County tests expanding Hudson area bus schedule

HUDSON–Extended hours for the Greenport-Hudson shopping shuttle bus and how to announce service modifications caused by weather and emergencies dominated the February 12 meeting of the Public Transportation Subcommittee of the Columbia County Board of Supervisors.

Supervisor Michael Chameides (D-Hudson, 3rd Ward) said that the shopping shuttle bus, whose last run ends at about 3:04 pm, will get additional service on a 3-month trial basis, starting March 30. The shopping shuttle runs Monday through Saturday making seven loops through Greenport’s Fairview Avenue shopping centers, downtown Hudson and the residential developments between them. The first loop leaves Crosswinds, on Hudson’s Harry Howard Avenue, at 6:45 a.m. The last is scheduled to end on Harry Howard Avenue at 3:04 pm. The experiment will add loops, with the last one ending at about 6 p.m.
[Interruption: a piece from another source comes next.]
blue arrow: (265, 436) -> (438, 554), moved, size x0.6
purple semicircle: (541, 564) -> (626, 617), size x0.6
To notify the public about this extra service, people suggested posting fliers in youth organizations, housing complexes and the public areas of service organization facilities. Supervisor Richard Scalera (D-Hudson, 5th Ward) recommended making sure the fliers acknowledged that this service is just an experiment for three months.

The subcommittee also discussed how to notify riders about bus cancellations and delays due to bad weather, accidents along the route, and other emergencies. County 911 Director Rob Lopez said they “can send out message by cell phone, email or text.”
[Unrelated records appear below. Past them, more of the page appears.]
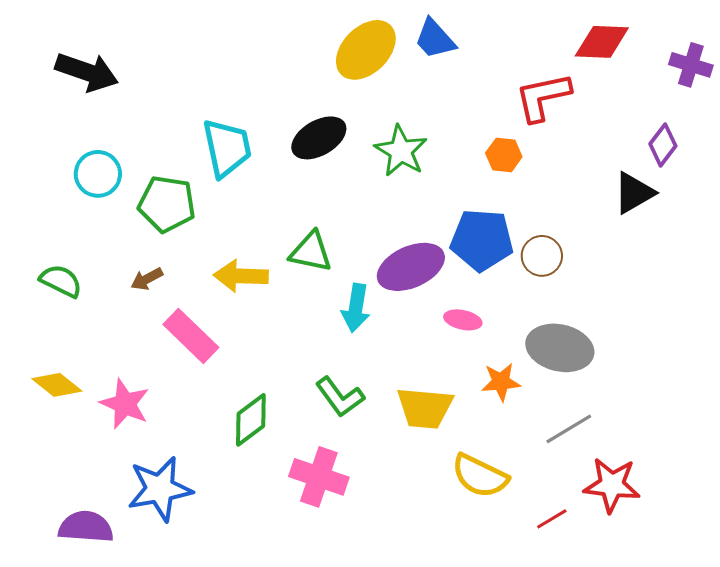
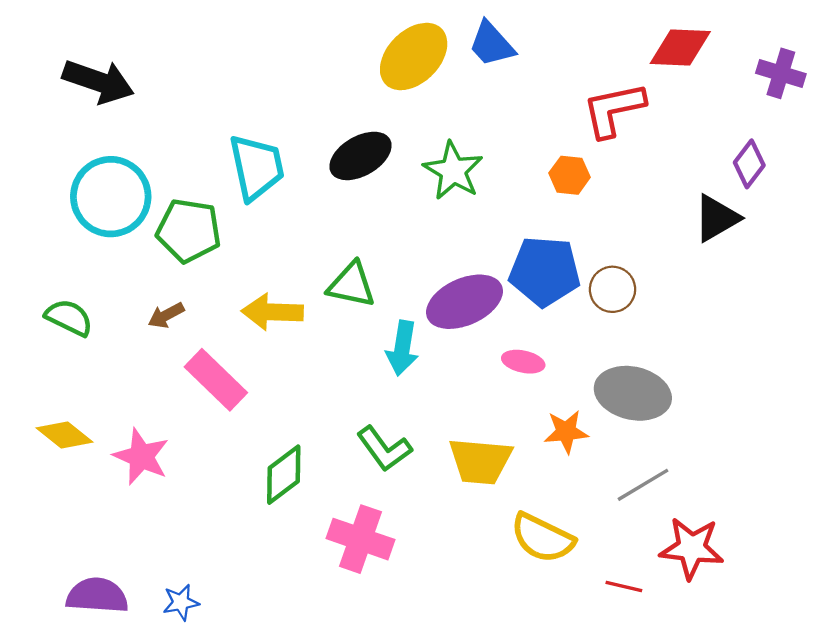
cyan circle: (98, 174) -> (111, 197), size x1.5
blue star: (160, 489) -> (181, 602), moved, size x0.5
red line: (552, 519) -> (624, 587), turned 44

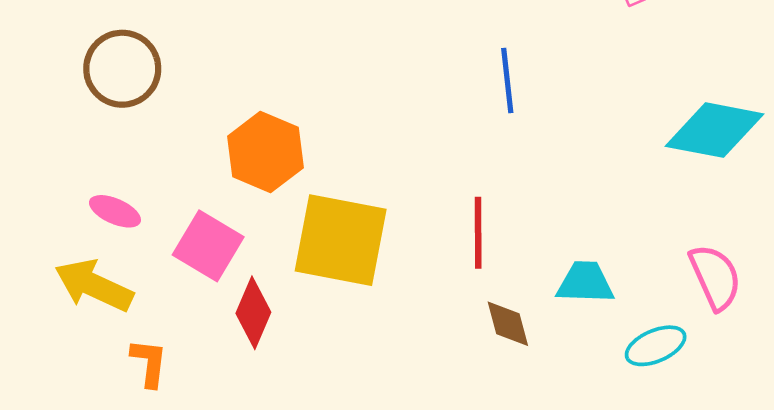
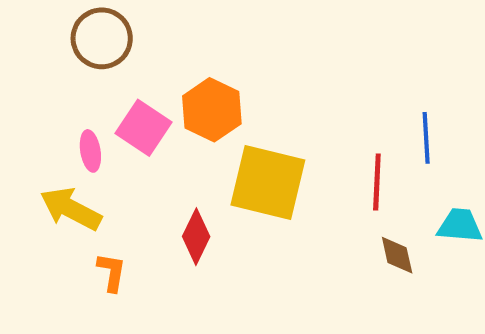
blue line: (507, 81) -> (426, 138), moved
pink ellipse: (115, 211) -> (90, 151), turned 54
pink square: (208, 246) -> (143, 128), moved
Somebody asked what about people who only have landline phones. Mr. Chameides suggested this might apply to several senior citizens.

“Then we can only yell,” said Mr. Scalera.

County Controller Ron Caponera suggested the radio station.

Even with sending out electronic messages as proposed, “the problem is we have to know who the audience is,” said Mr. Lopez. “People would have to sign up.” Once the dispatcher gets information, it would take five to ten minutes to send it out, he said.

“I think we could have an opt-in list” and solicit for it on buses and on the County website, said Mr. Chameides.

Another topic that arose was the possibility of installing shelters where riders could wait for buses. Mr. Chameides later clarified that these would be only at locations that have “enough space” for such shelters and where a relatively large number of people get on and off buses. At the February 12 meeting, somebody suggested “carport type shelters.” The bus shelters would be part of a new capital plan.

“There’s not a dramatic change in ridership in the past few years,” Mr. Chameides said. “I dug into numbers that the Controller’s Office gave last month. It was actually hard to track anything before 2018. But I was able to cherry pick a few months.”

The shopping shuttle has the highest revenue per mile, Mr. Chameides continued. County routes, which operate each day of the week to a different part of the county, produce the least revenue per mile. But the route mileage of the shopping shuttle is much shorter than that of the county routes. Customers on the shopping shuttle pay $1 each time they get on, while those on the County routes pay $1per day.

Mr. Chameides sought suggestions on how to improve the once-a-week bus the county runs between the Copake area and Hudson. Tactics include reaching out to both the towns and riders.

As for a public transportation plan, Mr. Chameides said, “the 2017 plan rubber stamps the 2012 plan. It has references to things that don’t exist anymore, ideas that never got enacted.”

He talked about hiring a consultant to work on a transportation coordination plan. He and the audience mentioned organizations to consider seeking funding for the consultant from.